19(ii). For benchmarking under TNMM method, assessee has taken the following comparables:

Ace Software Exports Ltd

Central Mine Planning and Design Institute Ltd.

Nucleus Netsoft and GIS India Ltd.

Scan Point Graphics Ltd and

Zigma Software Ltd.

19(iii). However, TPO has not accepted said comparables and stated that on perusal of PLI, it is observed that assessee has taken multiple year data for working the PLI. The only contemporaneous data, i.e. data relating to 2004-05 should have been considered. Previous year data can be considered only if they have been used as a basis for price fixation at the time of giving the quotation, which is not the case of the assessee. TPO has also stated that assessee has considered the comparison on an entity basis although it has not rendered an.y services to its AEs under the ITES segment. TPO stated that benchmarking has not been in accordance with the provisions of section 92C(1) of the Act. TPO selected the following companies as comparables and arrived at the margin of 28.17 per cent as against loss of 0.19 per cent given by the assessee, are as under:

COMPANY Sales Op.Cost Op. Profit Op/Sales Op/OpCost
N I I T GIS Ltd. 47.9 30.87 17.03 35.55 55.17
Central Mine Planning & Design Institute Ltd. 151.97 149.19 2.78 1.83 1.86
W T I Advanced Technology Ltd. 11.64 9.13 2.51 21.56 27.49
TOTAL 58.95 84.52
AVERAGE 19.65 28.17

 8. The segmental results of the assessee are as under:

GIS ITES TOTAL
REVENUE’ 164,060,835 11,948,716 176,009,551
PBIT -317,224 -2,647,354 -2,964,578
COST 164,378,059 14,596,070 178,974,129
Op/Sales -0.19 -22.16 -1.68
Op/Op Cost -0.19 -18.14 -1.66

9. Considering that the majority of internal transactions are by way of rendering of services and it is the income part that requires benchmarking, OP/ Cost is taken to be the Profit Level Indicator.
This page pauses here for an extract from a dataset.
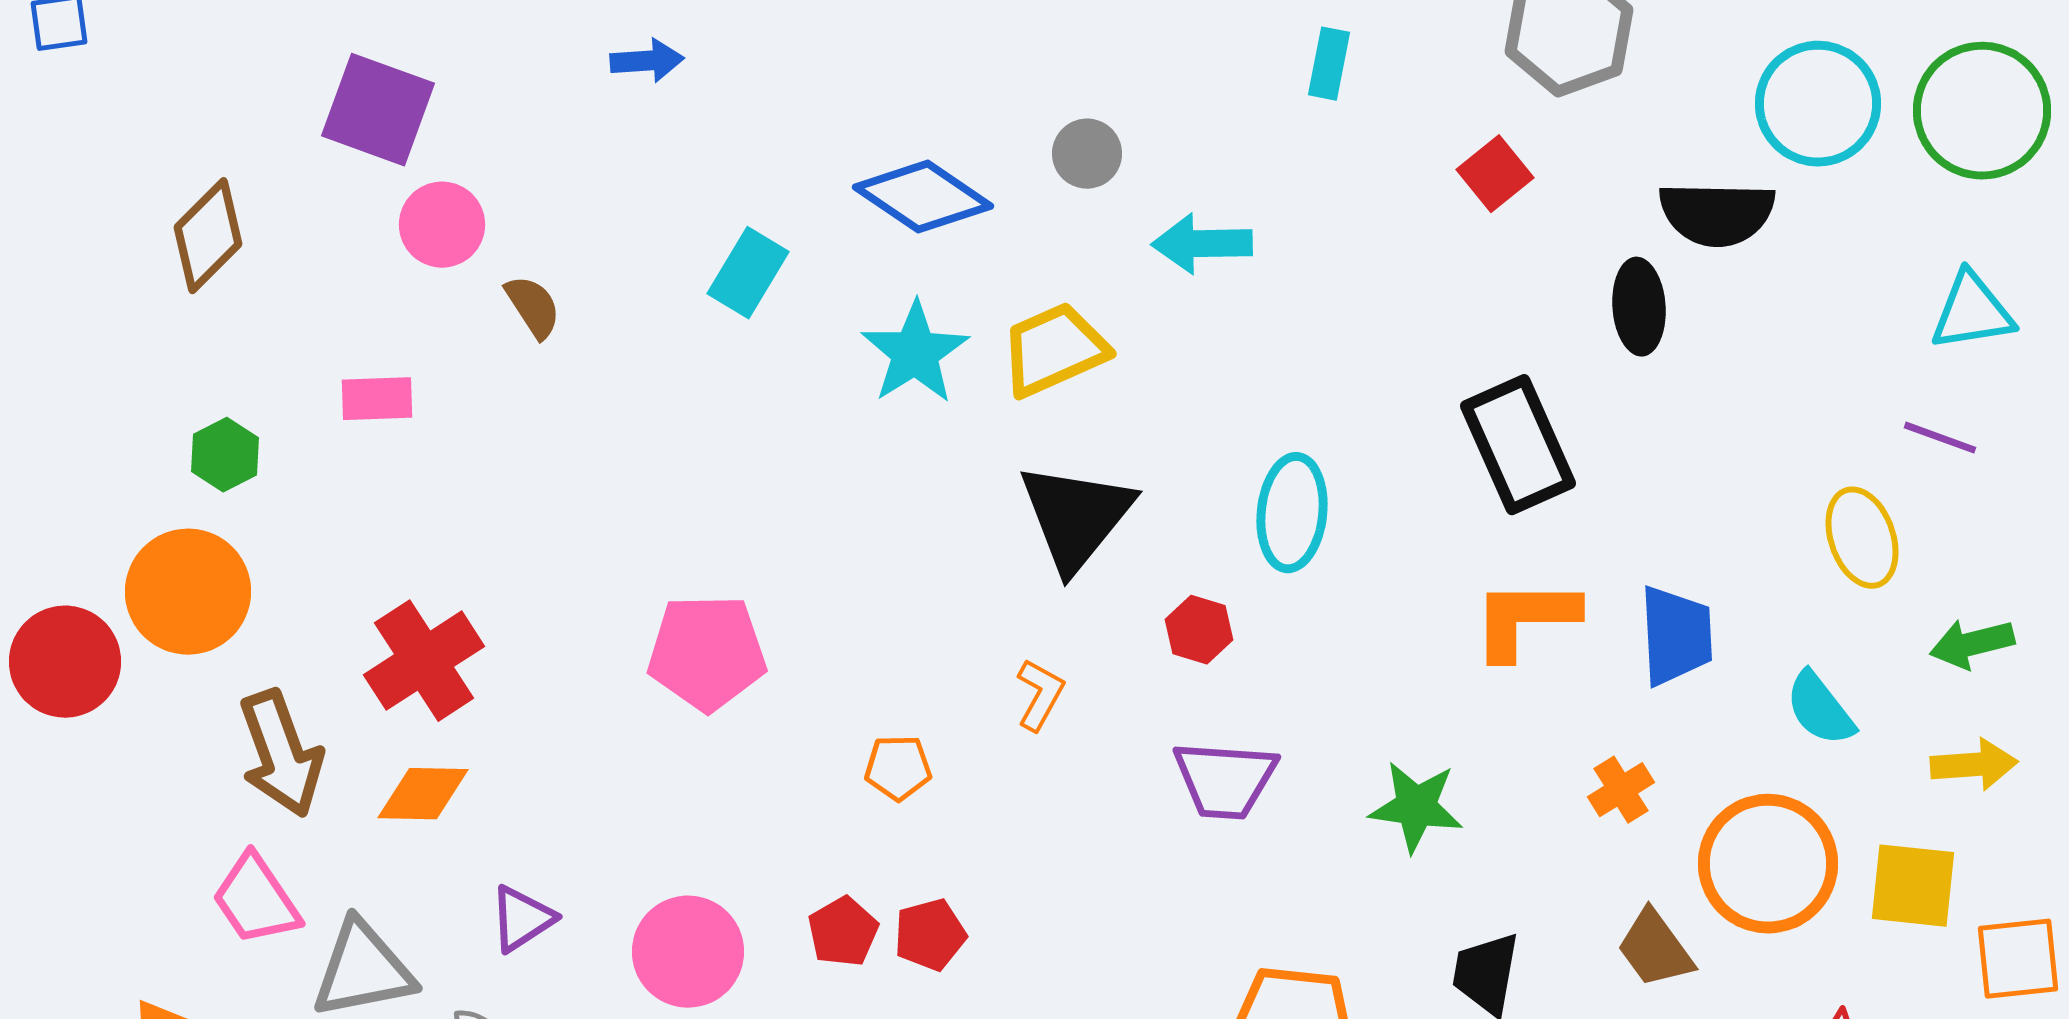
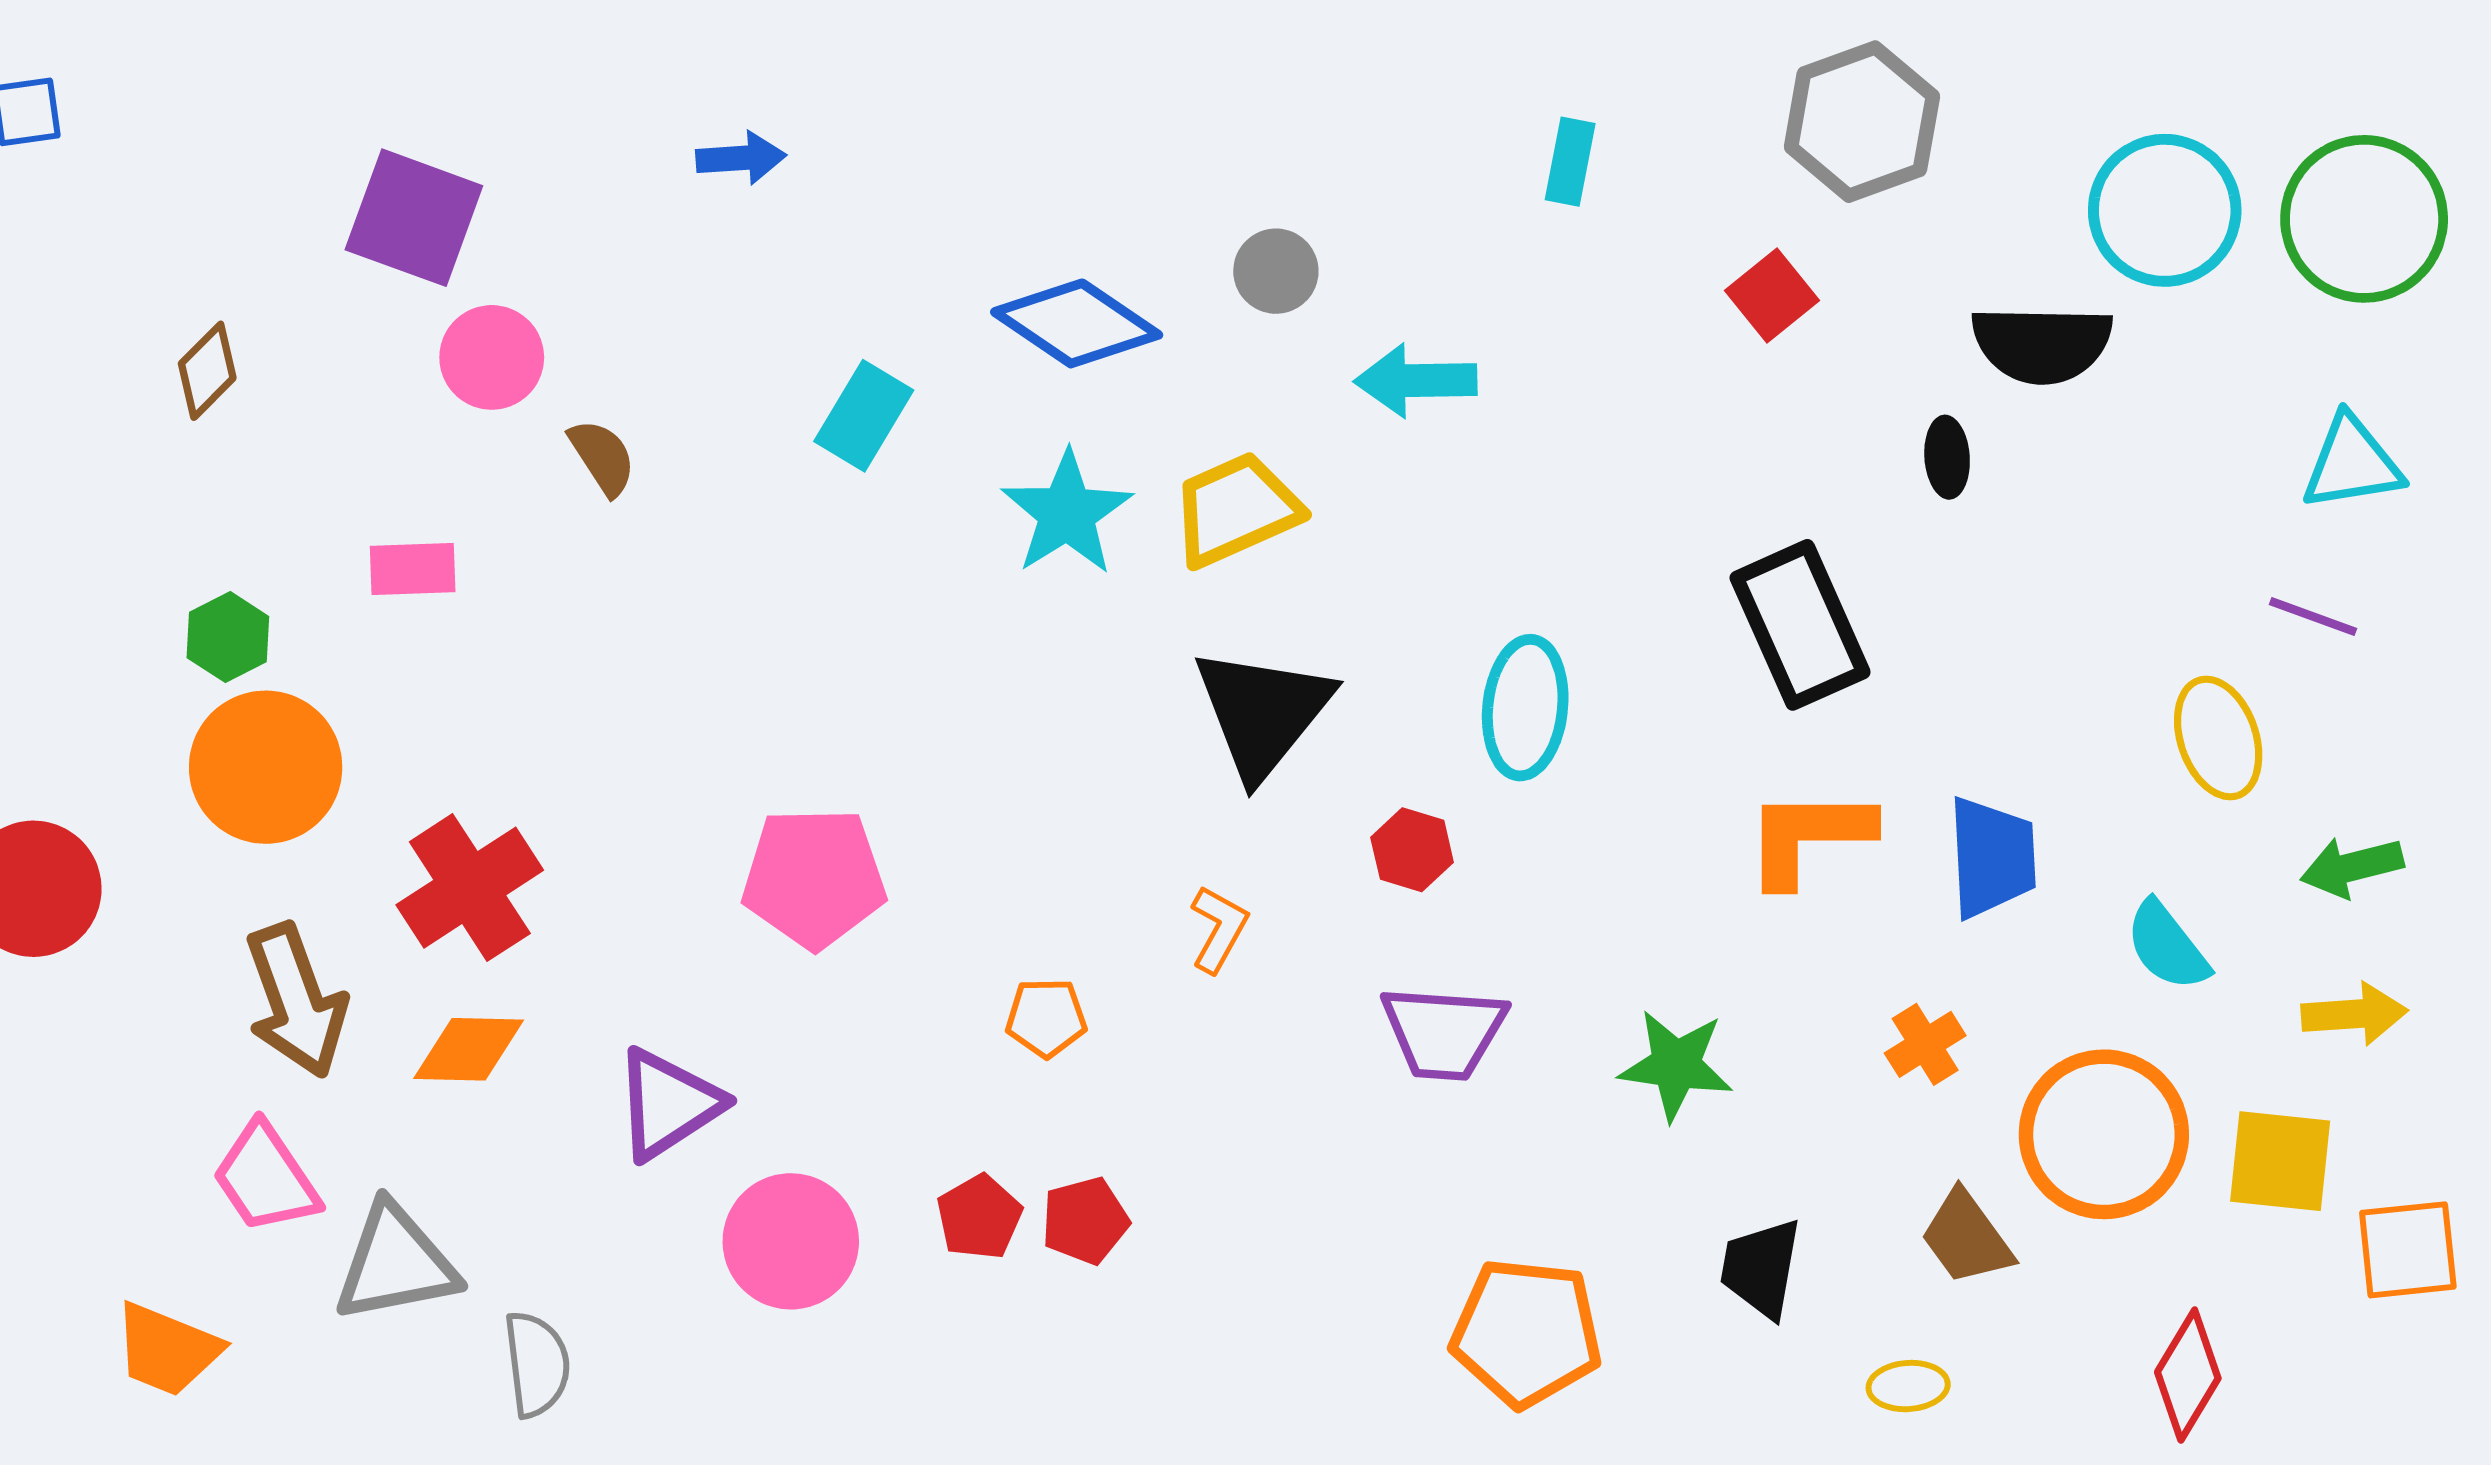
brown diamond: (208, 236) -> (207, 371), size x0.7
black ellipse: (1639, 307) -> (1947, 457), size x0.7
orange circle: (188, 592) -> (266, 767), moved
purple triangle: (522, 919) -> (668, 1104), moved, size x1.4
Since the PLI of assessee is lower than that of comparables, and adjustment will be made as under:

REVENUE 164.060,835 210,689,939
AE 37,102,131 83,731,235 46,629,104
NON-AE 126,958,704 126,958,704
COST 164,378,059 164,378,059
OPERATING PROFIT -317,224 46,311,880
OP/TC -0.19 28.17

19. (iv) In view of above, TPO considered adjustment of Rs. 4,66,29,104, and stated that it is outside the 5% safe harbour. Accordingly, AO made the said addition to the income of the assessee. Being aggrieved, assessee filed appeal before ld CIT(A).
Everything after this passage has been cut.